Satya Nadella, CEO of Microsoft, clearly announces his plan and the intentions of the new couple:

Together we seek to empower every person and organization on the planet

The ambitions are clear, the action plan less so, but what lies behind this marriage?

As I had already explained, networks in the information age must be both centralized AND decentralized, capable of managing the person AND the group, or even better, hosting all the stakeholders of our organizations:

The Social Graph must absolutely open up to the Web and not remain confined to the company’s walls alone

LinkedIn being undoubtedly the most comprehensive B2B database in the world, couple its graph with the capabilities of the Office 365 platform and you have a more than interesting preview of the future capabilities the couple will be able to offer us.

This acquisition may even signal the imminent approaching death of enterprise social networks, or at least the beginnings of a redesign of their way of doing business. The Microsoft/LinkedIn couple lays the groundwork for a convergent platform that addresses market failures and could quickly settle the score with competitors too self-centered on themselves, where the stakes are mainly played at the opposite of their initial concepts. They simply don’t play on the same field…

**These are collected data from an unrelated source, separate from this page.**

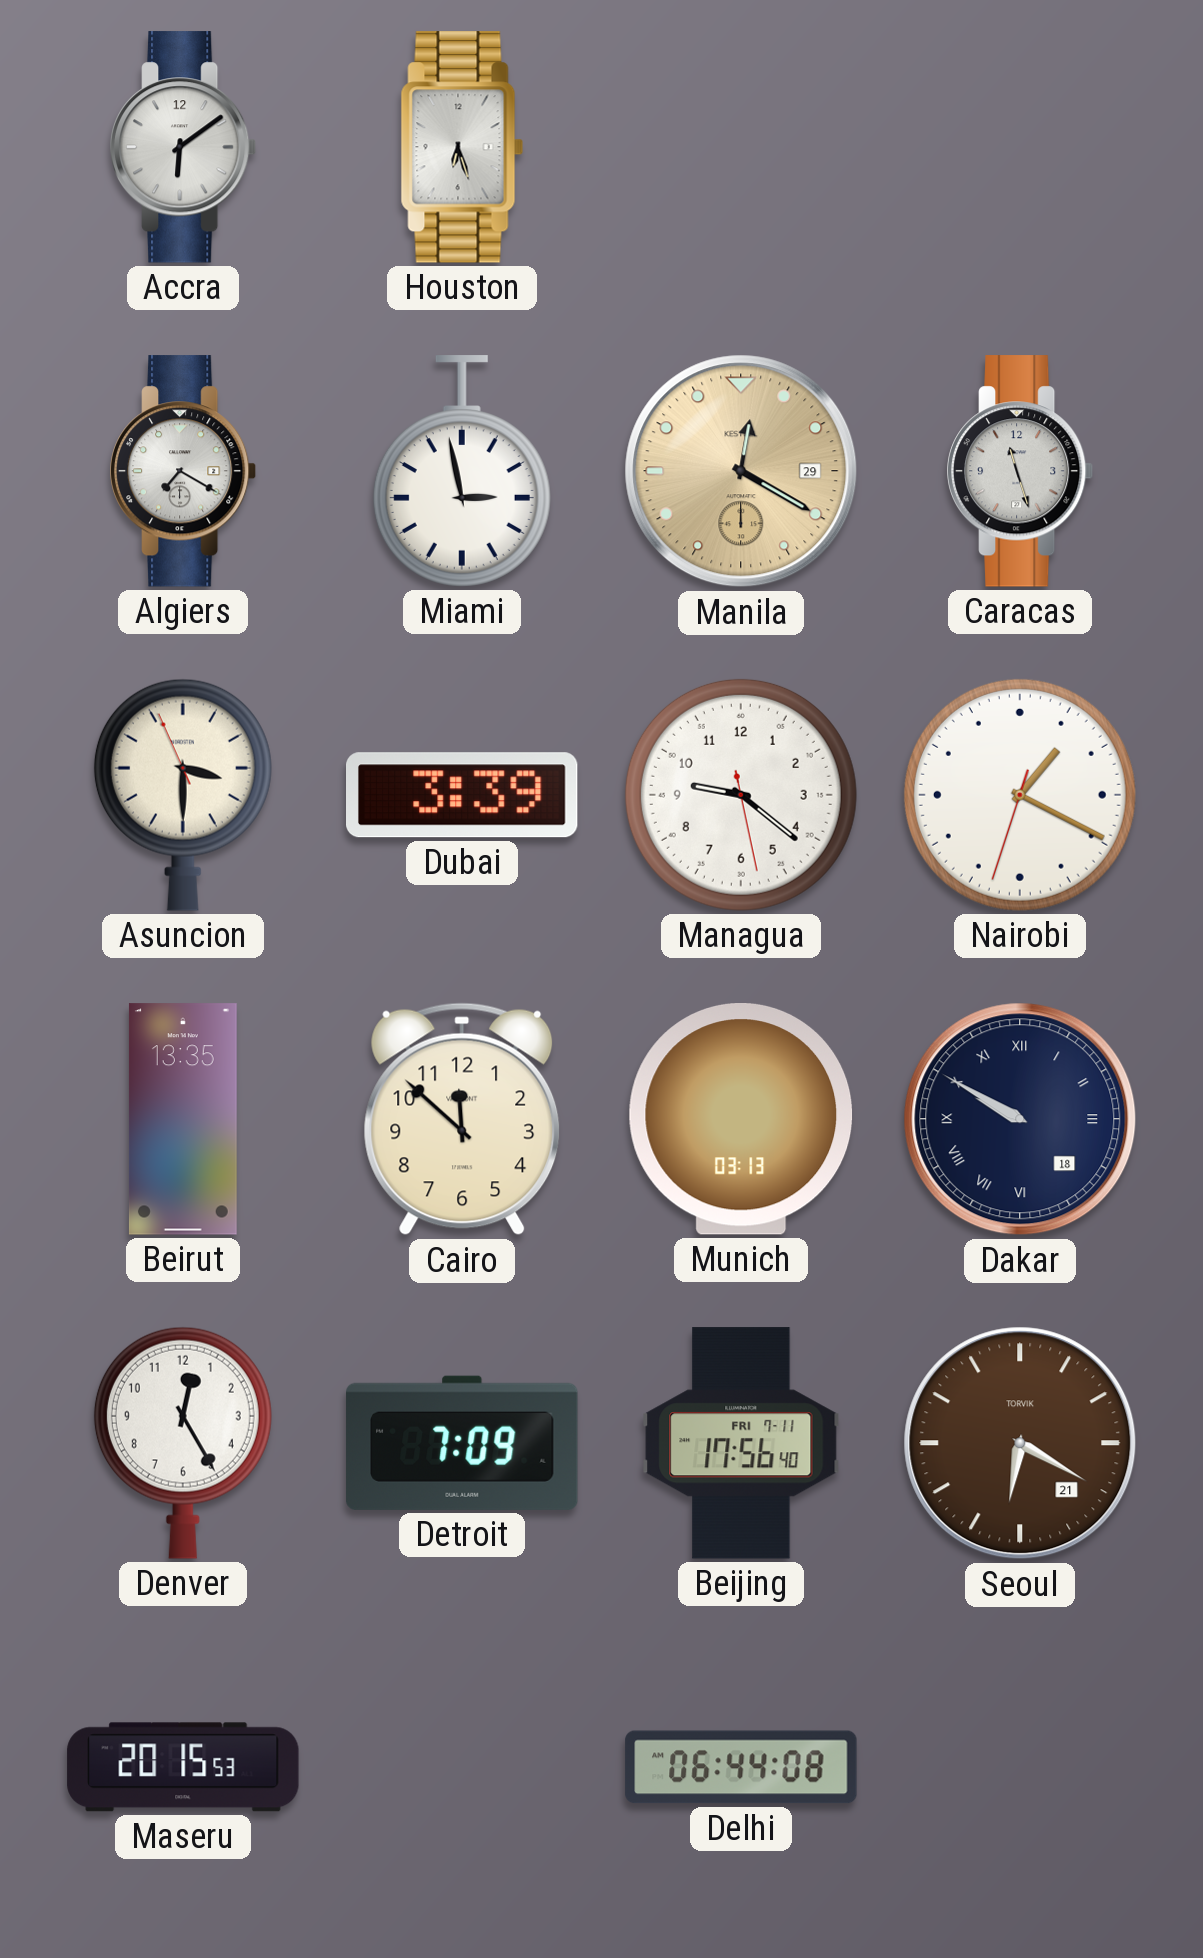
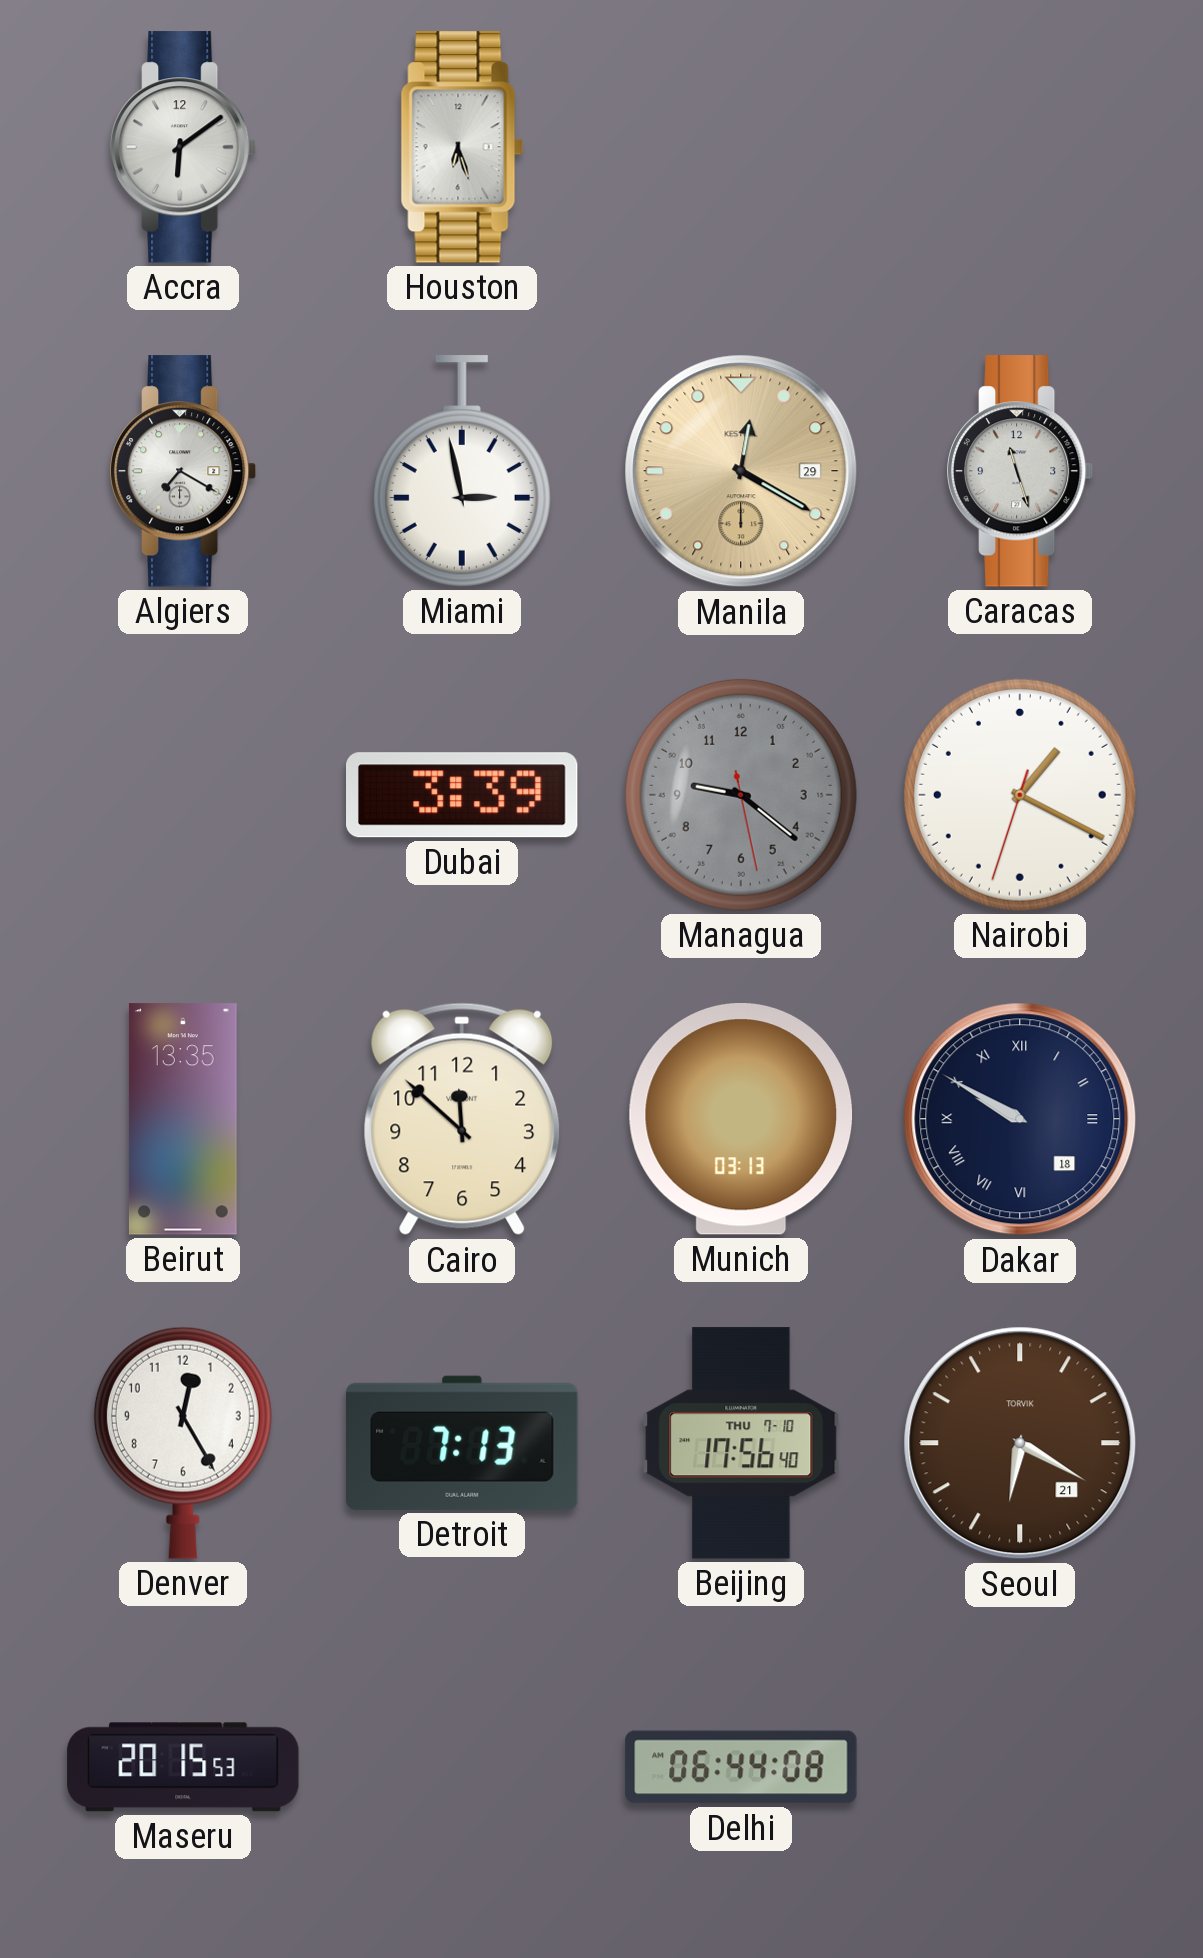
Asuncion: 3:29 -> none
Managua dial: white -> grey
Detroit: 7:09 -> 7:13
Beijing date: FRI 7-11 -> THU 7-10
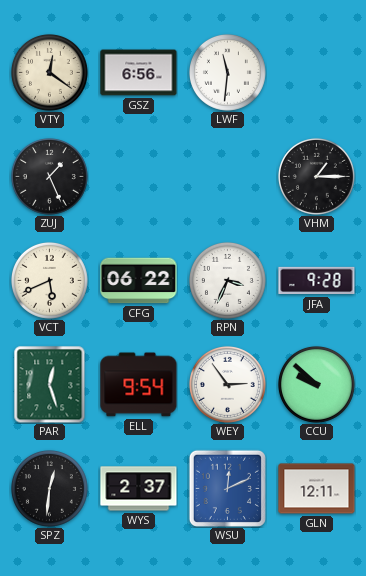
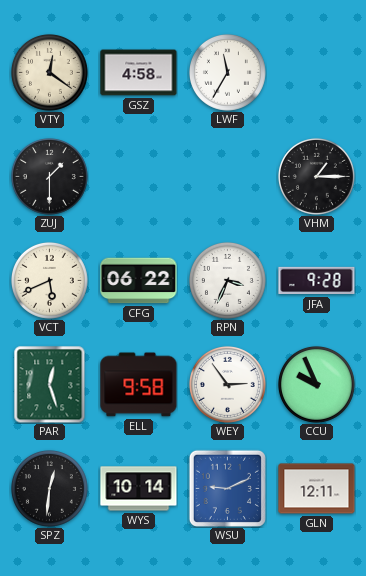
GSZ: 6:56 -> 4:58
LWF: 11:31 -> 11:35
ZUJ: 1:26 -> 1:30
ELL: 9:54 -> 9:58
CCU: 9:52 -> 9:56
WYS: 2:37 -> 10:14
WSU: 12:11 -> 9:11
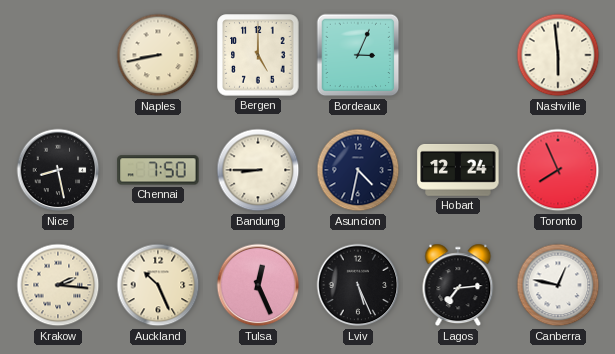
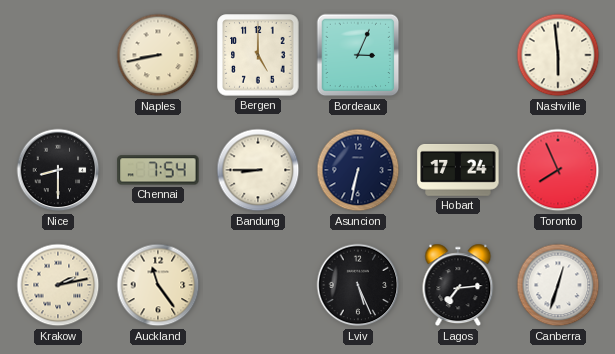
Nice: 8:28 -> 8:30
Chennai: 7:50 -> 7:54
Asuncion: 4:32 -> 6:32
Hobart: 12:24 -> 17:24
Krakow: 2:16 -> 2:13
Auckland: 10:26 -> 11:24
Tulsa: 12:26 -> none
Canberra: 12:47 -> 12:33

While everything happens outside the company, traditional enterprise social networks lock us in. The traditional social network, promised to become the unique work tool, closes in on itself and risks disappearing in favor of digital hubs, directly integrated into the heart of the main players of the Social Web.

The Microsoft teams are doing better than this little prediction. They are simply acquiring one of the main hubs of the global social graph. In return, this merger will create a new web giant alongside Google and Facebook, a hub that opens up the enterprise to the possibilities of a Web that it still only sees as an option.

Finally, Microsoft, which had missed the social turn, fills the gap of a history strongly oriented toward “the enterprise” that it simply hadn’t been able to negotiate!